Toronto art, theater romp pays off in fun memories
Several years ago Carla and I spent a week in Toronto at an Elderhostel specifically on theater. Toronto is considered third only to London and New York in the number of theaters and the number of actors living there.
We found it easy to get around because of Toronto’s subway and trolley systems. Consequently, we were able to see a fair amount of this beautiful city.
Besides the more usual aspects that I will cover in other columns, two activities were of special interest.
Some unusual art in Toronto
The Fringe
Toronto has an annual theater festival, called the Toronto Fringe Festival. The year we were there it was July 6-17 and consisted of 134 plays performed in 25 different venues for 1,000-plus performances, with all tickets being $10. Which shows were produced was decided by a drawing, not by a committee with some training, and the shows take place in a variety of settings, some of which are rather deplorable.
The show we caught, "Talking Heads" based on a BBC program, was in a hot room in the second floor of a bar.
The seats were hard and the view past other people’s heads was terrible, but the show was excellent. Three people took turns telling us about their lives, the gimmick being that they didn’t realize how much they were really telling us about themselves - the kind of show that makes the audience feel superior.
A few Elderhostelers in our group who had gone to "Yes, We Have No Bananas!" were not so lucky. They said the show made no sense whatsoever, and the room was even more uncomfortable.
The people who saw "Piaf: Love Conquers All" enjoyed her life in song. Others had found some highly unusual programs that were worth taking a risk to see. The best way to explain is with a few of the titles from the program listing: "Diary of a Bra," "Rich White Bitch," "Tim’s Penis," "Sex and Our City … Toronto!" and "Grummelot."
Toronto’s Fringe Festival does experimental plays similar to those offered at the Corner Playhouse at the University of Missouri-Columbia. Corner Playhouse at the University of Missouri-Columbia and Stephens College’s Warehouse Theater. To check on what it's doing now go to www.fringetoronto.com/.
Art Gallery of Ontario
Have you ever felt that you have been taken advantage of but that the scam was so clever that you were amused? That was my response to the "The Shape of Color," a special exhibit at the Art Gallery of Ontario.

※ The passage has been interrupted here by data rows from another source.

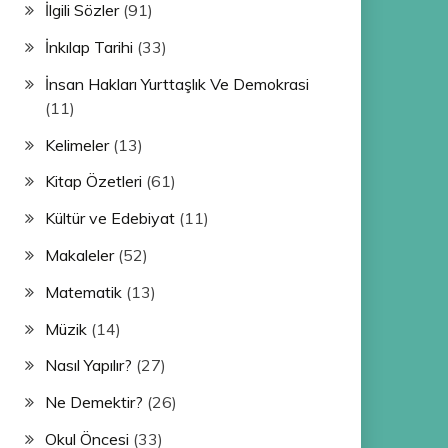
İlgili Sözler
(91)
İnkılap Tarihi
(33)
İnsan Hakları Yurttaşlık Ve Demokrasi
(11)
Kelimeler
(13)
Kitap Özetleri
(61)
Kültür ve Edebiyat
(11)
Makaleler
(52)
Matematik
(13)
Müzik
(14)
Nasıl Yapılır?
(27)
Ne Demektir?
(26)
Okul Öncesi
(33)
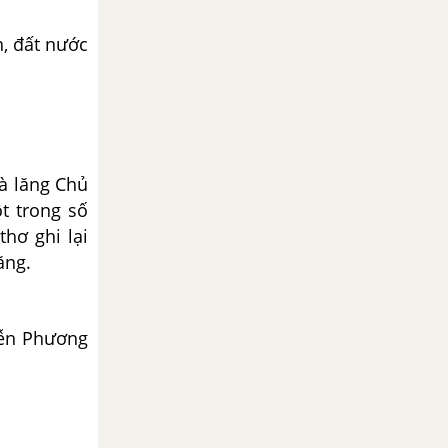
, đất nước
à lăng Chủ
t trong số
hơ ghi lại
ăng.
iễn Phương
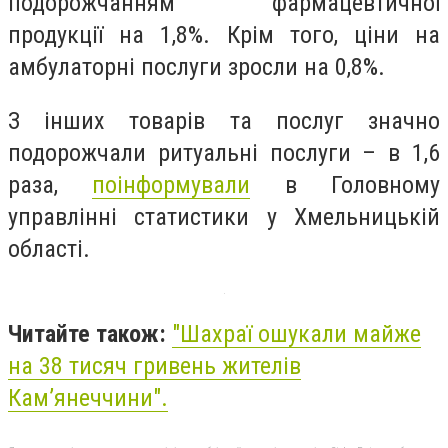
подорожчанням фармацевтичної
продукції на 1,8%. Крім того, ціни на
амбулаторні послуги зросли на 0,8%.
З інших товарів та послуг значно
подорожчали ритуальні послуги – в 1,6
раза,
поінформували
в Головному
управлінні статистики у Хмельницькій
області.
Читайте також:
"Шахраї ошукали майже
на 38 тисяч гривень жителів
Кам’янеччини".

At $18 a ticket and without a guide, it would have been a great disappointment because the gallery seems to be mostly empty space. With a guide who gives the rational for the "art," it takes on the air of a comedy act.
The tour started well with some strips of light that could be interpreted as being the Trade Towers before Sept. 11, 2001.
It got weird at the next display, which was a bare white wall with some reflected light on it. The wall at right angles to it had four long florescent light bulbs placed on it. This was also considered a creative work of art.
Then we came to a painting composed of splotches of paint thinned with turpentine and dropped on an untreated canvas so that the turpentine bled away from the oil, giving the colors a gray outline.
I suppose the weirdest paintings were two white walls framed by cords of yarn with nothing between except empty space.
There were also two black canvases, one with a small yellow strip down the side. This went on for seven rooms.
A quote from the brochure gives a hint of what we were up against in terms of art logic: "Broken by relatively few incidents of drawing or design, their surfaces exhale color with an enveloping effect that is enhanced by size itself. One reacts to an environment as much as to a picture hung on a wall."
Anyway, the guide tried to make it all seem a reasonable development in the art world.
I feel anything you could copy at home with minimum training doesn’t count as high art.
The saving grace was that in this case the guide did not point to any one canvas and claim it was the greatest piece of 20th century art as one guide had done to a similar piece at the Tate Modern in London.
To see what is on now go to www.ago.net/.
We concluded that Toronto is a friendly city with good restaurants, a cross-cultural population and a multitude of activities for a visitor.